С тех пор он приезжал сюда только на один день, раз в неделю. Он покидал Прескотт утром и прибывал на аванпост перед обедом. Мы разделяли тихую, но вежливую трапезу, прежде чем распаковать привезенные им припасы, затем он прощался и отправлялся в трехчасовое путешествие обратно в город, чтобы успеть вернуться домой до ужина.
Дистанция была хорошей вещью — моя новая мантра.
Да, это задело мою гордость, когда я почувствовала отказ от Бо, но это пошло мне на пользу.
В течение первого месяца на аванпосте я позволила себе окунуться во все великолепие Бо. Его силу. Его нежный характер. Его успокаивающую сущность. Я убедила себя, что мне будет хорошо на аванпосте, пока он будет рядом со мной.

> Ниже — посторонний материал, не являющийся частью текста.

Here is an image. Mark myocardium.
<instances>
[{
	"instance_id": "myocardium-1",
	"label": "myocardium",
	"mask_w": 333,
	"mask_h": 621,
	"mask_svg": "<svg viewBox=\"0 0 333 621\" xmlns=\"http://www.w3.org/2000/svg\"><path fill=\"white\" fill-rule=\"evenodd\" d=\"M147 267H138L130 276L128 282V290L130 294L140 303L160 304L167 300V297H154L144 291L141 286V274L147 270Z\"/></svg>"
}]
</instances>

Но он ушел, и я обрела новую решимость справиться со всем самостоятельно. Я бы доказала себе, что могу остаться в этом месте одна. Что я могла бы быть довольна здесь. Я бы вернула себе часть независимости, которую потеряла, когда была вынуждена прятаться в лесу.
Таковы были мои цели.
Мой план по их достижению был прост.
Написать книгу.
Теперь, месяц спустя, это было почти сделано.

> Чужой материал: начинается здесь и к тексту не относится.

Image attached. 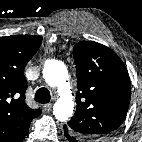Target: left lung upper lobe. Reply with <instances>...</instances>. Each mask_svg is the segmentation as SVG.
Listing matches in <instances>:
<instances>
[{
  "label": "left lung upper lobe",
  "instance_id": "obj_1",
  "mask_svg": "<svg viewBox=\"0 0 142 142\" xmlns=\"http://www.w3.org/2000/svg\"><path fill=\"white\" fill-rule=\"evenodd\" d=\"M76 112L64 125L81 142H107L125 119L131 85L127 69L110 48L80 41L74 48Z\"/></svg>",
  "mask_w": 142,
  "mask_h": 142
}]
</instances>
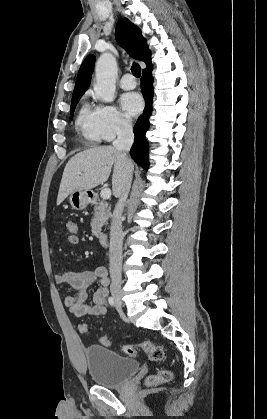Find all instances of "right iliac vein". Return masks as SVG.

Оторвав лицо от подушки, я села на край своей койки, стряхивая сон с ног и протягивая руки к потолку. Бун вылез из-под меня и положил подбородок мне на бедро, чтобы я почесала его в знак доброго утра.
— Последняя глава на сегодня, приятель, — сказала я. — Давай сделаем это.
Быстро приняв душ и высушив волосы феном, я надела только что выстиранные вручную джинсы и простую белую футболку. Июньская погода по утрам была прохладной, но к середине дня на аванпосте становилось довольно тепло, и я выносила свой стул на улицу, чтобы писать в тени деревьев.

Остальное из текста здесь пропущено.